*Work task*
Take the listing below and print exactly the lines starting at the line containing "manger de 35m2" and ending at the line containing "dispose également d'une", both ends included, and no others.
START Provided information
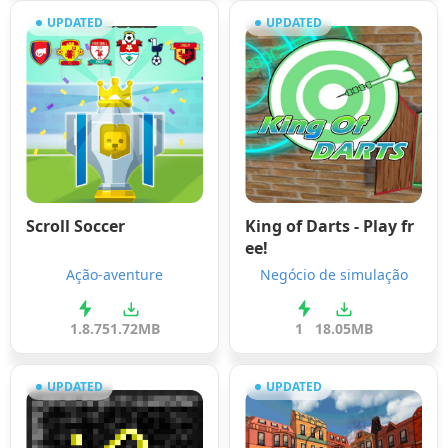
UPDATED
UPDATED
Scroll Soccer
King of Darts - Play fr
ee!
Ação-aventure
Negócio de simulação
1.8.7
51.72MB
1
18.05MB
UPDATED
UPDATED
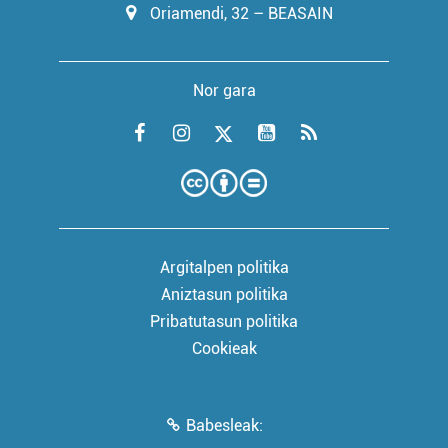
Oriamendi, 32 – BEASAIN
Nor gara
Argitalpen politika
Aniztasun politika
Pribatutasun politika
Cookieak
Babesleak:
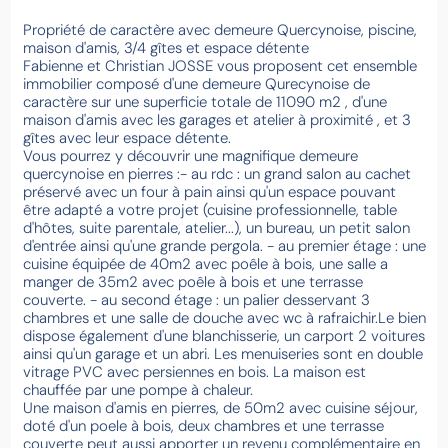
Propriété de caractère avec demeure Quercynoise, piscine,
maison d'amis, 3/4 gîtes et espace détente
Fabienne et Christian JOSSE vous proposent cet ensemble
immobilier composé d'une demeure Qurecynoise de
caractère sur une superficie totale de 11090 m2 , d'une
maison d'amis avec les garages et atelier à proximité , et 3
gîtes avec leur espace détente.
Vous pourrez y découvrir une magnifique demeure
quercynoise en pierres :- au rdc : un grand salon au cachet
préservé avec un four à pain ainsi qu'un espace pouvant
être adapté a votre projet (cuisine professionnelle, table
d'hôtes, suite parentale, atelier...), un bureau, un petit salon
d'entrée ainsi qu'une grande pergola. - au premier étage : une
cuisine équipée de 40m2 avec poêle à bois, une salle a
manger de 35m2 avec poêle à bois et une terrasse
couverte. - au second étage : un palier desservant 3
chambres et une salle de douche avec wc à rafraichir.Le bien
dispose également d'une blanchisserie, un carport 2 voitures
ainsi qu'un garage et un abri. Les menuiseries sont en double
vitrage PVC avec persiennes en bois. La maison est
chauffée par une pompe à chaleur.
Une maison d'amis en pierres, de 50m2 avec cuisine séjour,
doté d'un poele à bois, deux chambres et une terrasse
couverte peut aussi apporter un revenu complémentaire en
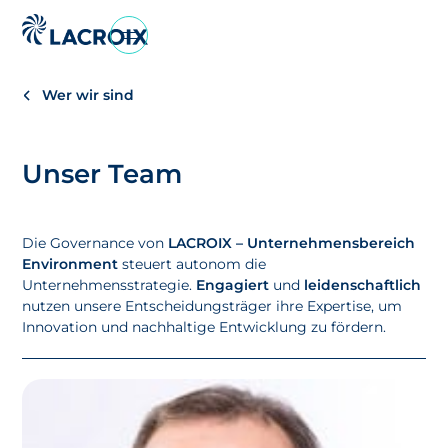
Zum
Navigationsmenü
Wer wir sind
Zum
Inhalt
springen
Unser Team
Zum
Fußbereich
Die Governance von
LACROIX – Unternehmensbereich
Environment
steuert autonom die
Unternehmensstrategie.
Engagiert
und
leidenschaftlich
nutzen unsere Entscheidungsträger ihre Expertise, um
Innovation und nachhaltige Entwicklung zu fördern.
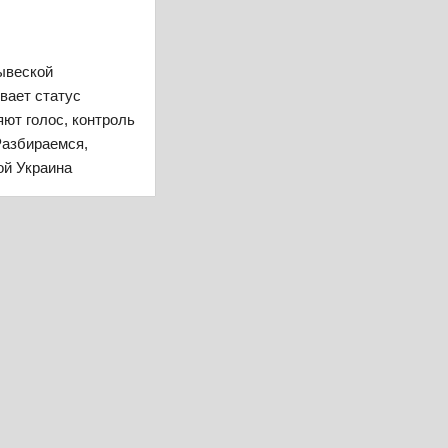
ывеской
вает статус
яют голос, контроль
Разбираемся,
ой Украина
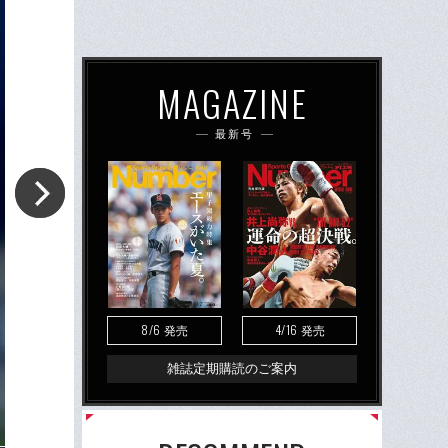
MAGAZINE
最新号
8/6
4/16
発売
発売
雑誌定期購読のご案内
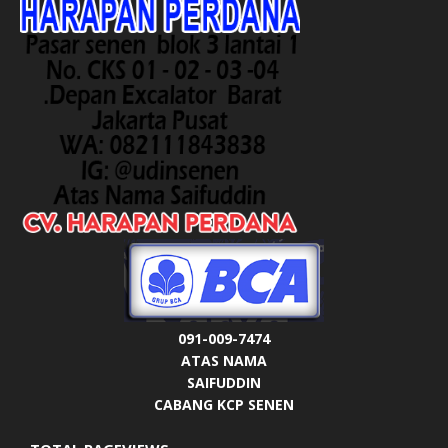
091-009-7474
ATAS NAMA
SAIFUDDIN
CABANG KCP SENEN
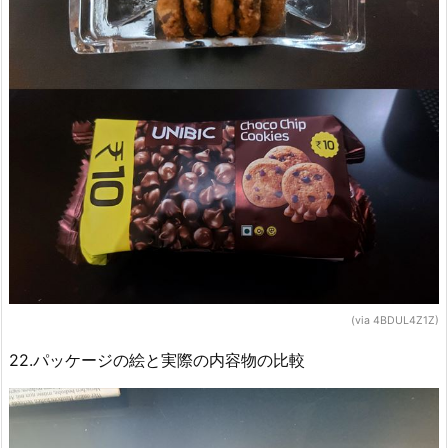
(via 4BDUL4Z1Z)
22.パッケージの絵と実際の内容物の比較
END Provided information
*Problem solution*
manger de 35m2 avec poêle à bois et une terrasse
couverte. - au second étage : un palier desservant 3
chambres et une salle de douche avec wc à rafraichir.Le bien
dispose également d'une blanchisserie, un carport 2 voitures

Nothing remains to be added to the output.